(Entries taken from a collection)
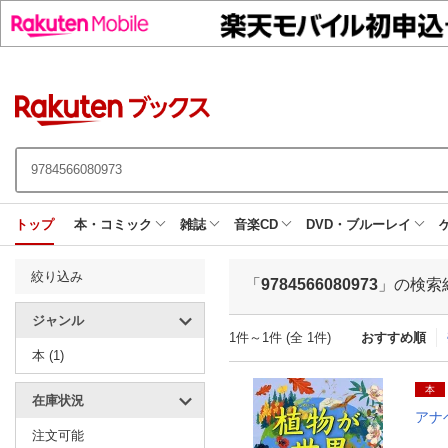
トップ
本・コミック
雑誌
音楽CD
DVD・ブルーレイ
絞り込み
「
9784566080973
」の検索
ジャンル
1件～1件 (全 1件)
おすすめ順
本 (1)
本
在庫状況
アナ
注文可能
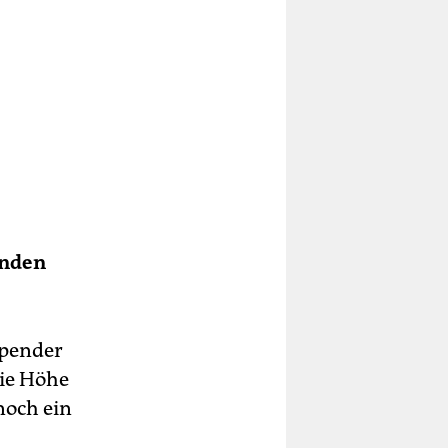
enden
Spender
die Höhe
noch ein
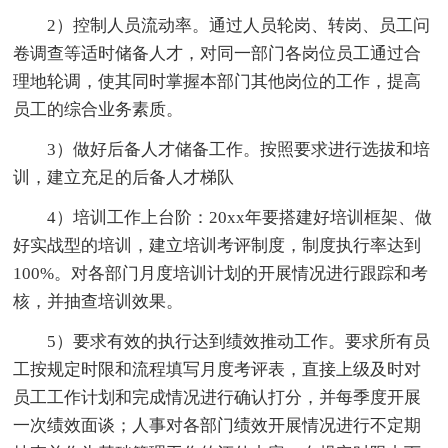
2）控制人员流动率。通过人员轮岗、转岗、员工问
卷调查等适时储备人才，对同一部门各岗位员工通过合
理地轮调，使其同时掌握本部门其他岗位的工作，提高
员工的综合业务素质。
3）做好后备人才储备工作。按照要求进行选拔和培
训，建立充足的后备人才梯队
4）培训工作上台阶：20xx年要搭建好培训框架、做
好实战型的培训，建立培训考评制度，制度执行率达到
100%。对各部门月度培训计划的开展情况进行跟踪和考
核，并抽查培训效果。
5）要求有效的执行达到绩效推动工作。要求所有员
工按规定时限和流程填写月度考评表，直接上级及时对
员工工作计划和完成情况进行确认打分，并每季度开展
一次绩效面谈；人事对各部门绩效开展情况进行不定期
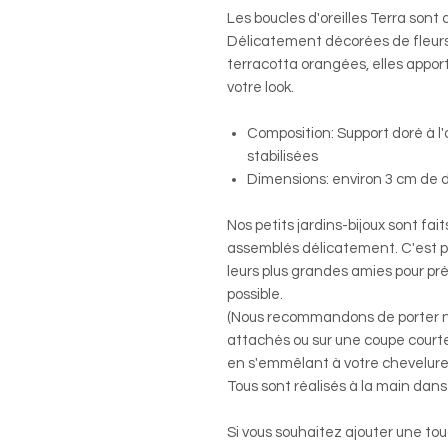
Les boucles d'oreilles Terra sont d
Délicatement décorées de fleurs
terracotta orangées, elles appor
votre look.
Composition: Support doré à l'o
stabilisées
Dimensions: environ 3 cm de 
Nos petits jardins-bijoux sont fa
assemblés délicatement. C'est po
leurs plus grandes amies pour pr
possible.
(Nous recommandons de porter no
attachés ou sur une coupe courte 
en s'emmêlant à votre chevelure
Tous sont réalisés à la main dans 
Si vous souhaitez ajouter une to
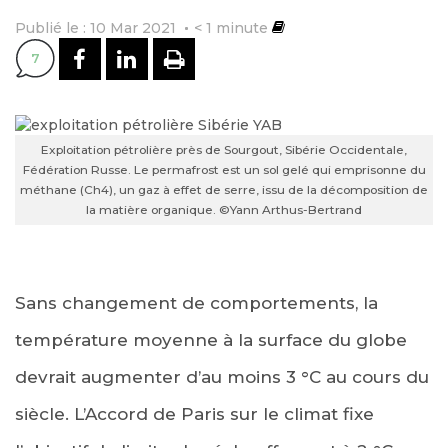
Publié le : 10 Mar 2021
< 1
minute
PARTAGER SUR FACEBOOK
PARTAGER SUR LINKEDI
IMPRIMER
7
Exploitation pétrolière près de Sourgout, Sibérie Occidentale,
Fédération Russe. Le permafrost est un sol gelé qui emprisonne du
méthane (Ch4), un gaz à effet de serre, issu de la décomposition de
la matière organique. ©Yann Arthus-Bertrand
Sans changement de comportements, la
température moyenne à la surface du globe
devrait augmenter d’au moins 3 °C au cours du
siècle. L’Accord de Paris sur le climat fixe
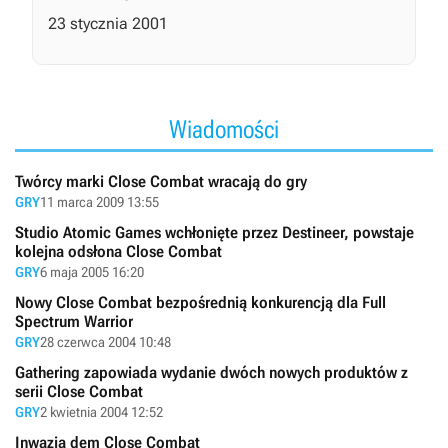
23 stycznia 2001
Wiadomości
Twórcy marki Close Combat wracają do gry
GRY
11 marca 2009 13:55
Studio Atomic Games wchłonięte przez Destineer, powstaje
kolejna odsłona Close Combat
GRY
6 maja 2005 16:20
Nowy Close Combat bezpośrednią konkurencją dla Full
Spectrum Warrior
GRY
28 czerwca 2004 10:48
Gathering zapowiada wydanie dwóch nowych produktów z
serii Close Combat
GRY
2 kwietnia 2004 12:52
Inwazja dem Close Combat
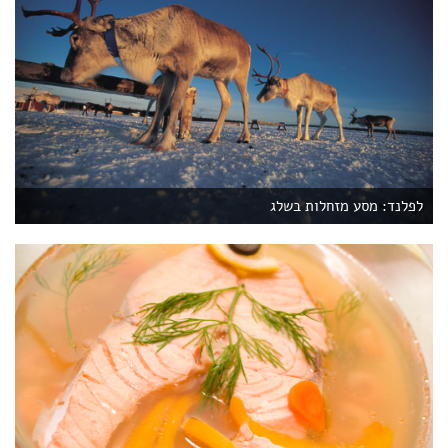
לפלנד: מסע מזחלות בשלג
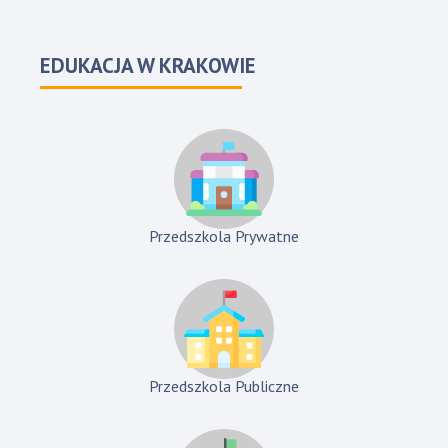
EDUKACJA W KRAKOWIE
Przedszkola Prywatne
Przedszkola Publiczne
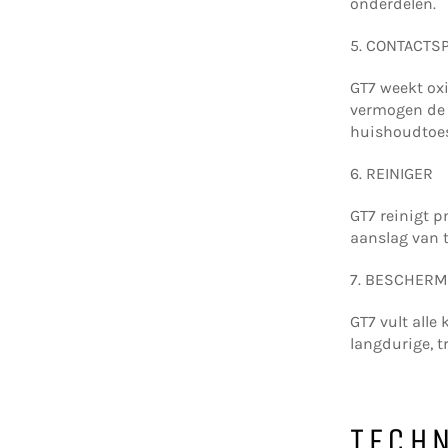
onderdelen.
5. CONTACTS
GT7 weekt oxi
vermogen de i
huishoudtoest
6. REINIGER
GT7 reinigt 
aanslag van te
7. BESCHER
GT7 vult alle
langdurige, 
TECH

WHAT YOU HAVE TO DO.
The answer should consist of every line above, exact and free of images.

OUTPUT BELOW.
トップ
本・コミック
雑誌
音楽CD
DVD・ブルーレイ
絞り込み
「
9784566080973
」の検索
ジャンル
1件～1件 (全 1件)
おすすめ順
本 (1)
本
在庫状況
アナ
注文可能
enden
Spender
die Höhe
noch ein
2）控制人员流动率。通过人员轮岗、转岗、员工问
卷调查等适时储备人才，对同一部门各岗位员工通过合
理地轮调，使其同时掌握本部门其他岗位的工作，提高
员工的综合业务素质。
3）做好后备人才储备工作。按照要求进行选拔和培
训，建立充足的后备人才梯队
4）培训工作上台阶：20xx年要搭建好培训框架、做
好实战型的培训，建立培训考评制度，制度执行率达到
100%。对各部门月度培训计划的开展情况进行跟踪和考
核，并抽查培训效果。
5）要求有效的执行达到绩效推动工作。要求所有员
工按规定时限和流程填写月度考评表，直接上级及时对
员工工作计划和完成情况进行确认打分，并每季度开展
一次绩效面谈；人事对各部门绩效开展情况进行不定期
Les boucles d'oreilles Terra sont d
Délicatement décorées de fleurs
terracotta orangées, elles appor
votre look.
Composition: Support doré à l'o
stabilisées
Dimensions: environ 3 cm de 
Nos petits jardins-bijoux sont fa
assemblés délicatement. C'est po
leurs plus grandes amies pour pr
possible.
(Nous recommandons de porter no
attachés ou sur une coupe courte 
en s'emmêlant à votre chevelure
Tous sont réalisés à la main dans 
Si vous souhaitez ajouter une to
Publié le : 10 Mar 2021
< 1
minute
PARTAGER SUR FACEBOOK
PARTAGER SUR LINKEDI
IMPRIMER
7
Exploitation pétrolière près de Sourgout, Sibérie Occidentale,
Fédération Russe. Le permafrost est un sol gelé qui emprisonne du
méthane (Ch4), un gaz à effet de serre, issu de la décomposition de
la matière organique. ©Yann Arthus-Bertrand
Sans changement de comportements, la
température moyenne à la surface du globe
devrait augmenter d’au moins 3 °C au cours du
siècle. L’Accord de Paris sur le climat fixe
23 stycznia 2001
Wiadomości
Twórcy marki Close Combat wracają do gry
GRY
11 marca 2009 13:55
Studio Atomic Games wchłonięte przez Destineer, powstaje
kolejna odsłona Close Combat
GRY
6 maja 2005 16:20
Nowy Close Combat bezpośrednią konkurencją dla Full
Spectrum Warrior
GRY
28 czerwca 2004 10:48
Gathering zapowiada wydanie dwóch nowych produktów z
serii Close Combat
GRY
2 kwietnia 2004 12:52
Inwazja dem Close Combat
לפלנד: מסע מזחלות בשלג
EDUKACJA W KRAKOWIE
Przedszkola Prywatne
Przedszkola Publiczne
onderdelen.
5. CONTACTS
GT7 weekt oxi
vermogen de i
huishoudtoest
6. REINIGER
GT7 reinigt 
aanslag van te
7. BESCHER
GT7 vult alle
langdurige, 
TECH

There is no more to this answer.